Reproduce the entries that follow exactly. No picture should appear in the result.

═════ Records

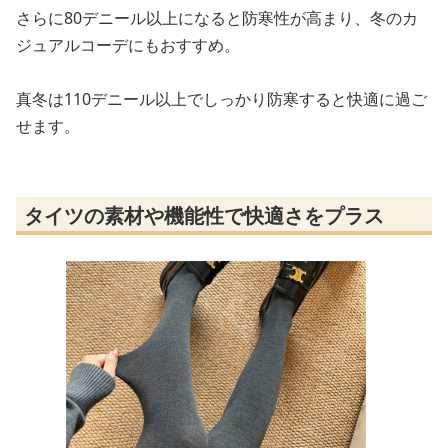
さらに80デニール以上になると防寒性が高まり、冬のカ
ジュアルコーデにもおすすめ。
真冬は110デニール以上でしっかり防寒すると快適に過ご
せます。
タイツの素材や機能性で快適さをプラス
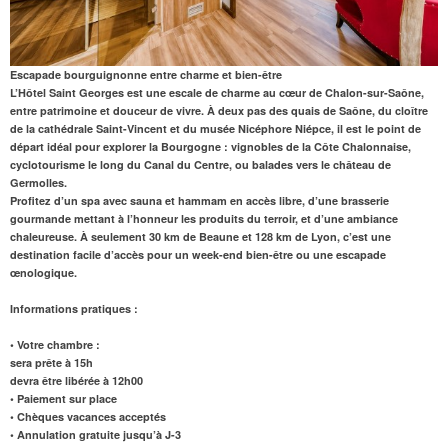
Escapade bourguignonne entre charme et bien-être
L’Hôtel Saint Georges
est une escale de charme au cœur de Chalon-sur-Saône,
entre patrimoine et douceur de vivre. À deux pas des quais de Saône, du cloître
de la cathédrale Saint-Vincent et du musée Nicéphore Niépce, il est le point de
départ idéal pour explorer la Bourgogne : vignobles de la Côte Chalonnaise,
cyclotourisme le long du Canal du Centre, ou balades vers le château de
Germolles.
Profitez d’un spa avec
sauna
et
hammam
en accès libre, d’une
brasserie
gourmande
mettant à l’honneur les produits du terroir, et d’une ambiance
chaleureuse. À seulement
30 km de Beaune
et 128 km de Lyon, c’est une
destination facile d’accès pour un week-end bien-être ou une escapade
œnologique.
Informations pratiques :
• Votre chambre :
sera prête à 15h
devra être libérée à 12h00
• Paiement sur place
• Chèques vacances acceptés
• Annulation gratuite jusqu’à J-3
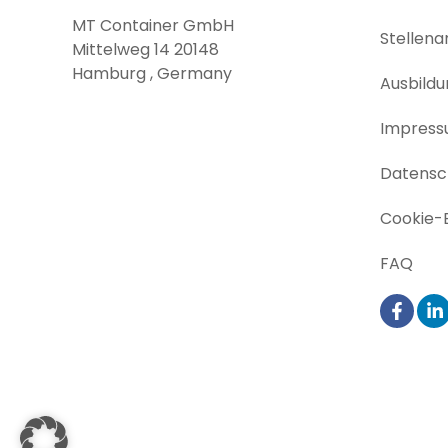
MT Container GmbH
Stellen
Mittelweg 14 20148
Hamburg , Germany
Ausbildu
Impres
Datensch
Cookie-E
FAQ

══════════

» **Written reply**:
さらに80デニール以上になると防寒性が高まり、冬のカ
ジュアルコーデにもおすすめ。
真冬は110デニール以上でしっかり防寒すると快適に過ご
せます。
タイツの素材や機能性で快適さをプラス
Escapade bourguignonne entre charme et bien-être
L’Hôtel Saint Georges
est une escale de charme au cœur de Chalon-sur-Saône,
entre patrimoine et douceur de vivre. À deux pas des quais de Saône, du cloître
de la cathédrale Saint-Vincent et du musée Nicéphore Niépce, il est le point de
départ idéal pour explorer la Bourgogne : vignobles de la Côte Chalonnaise,
cyclotourisme le long du Canal du Centre, ou balades vers le château de
Germolles.
Profitez d’un spa avec
sauna
et
hammam
en accès libre, d’une
brasserie
gourmande
mettant à l’honneur les produits du terroir, et d’une ambiance
chaleureuse. À seulement
30 km de Beaune
et 128 km de Lyon, c’est une
destination facile d’accès pour un week-end bien-être ou une escapade
œnologique.
Informations pratiques :
• Votre chambre :
sera prête à 15h
devra être libérée à 12h00
• Paiement sur place
• Chèques vacances acceptés
• Annulation gratuite jusqu’à J-3
MT Container GmbH
Stellen
Mittelweg 14 20148
Hamburg , Germany
Ausbildu
Impres
Datensch
Cookie-E
FAQ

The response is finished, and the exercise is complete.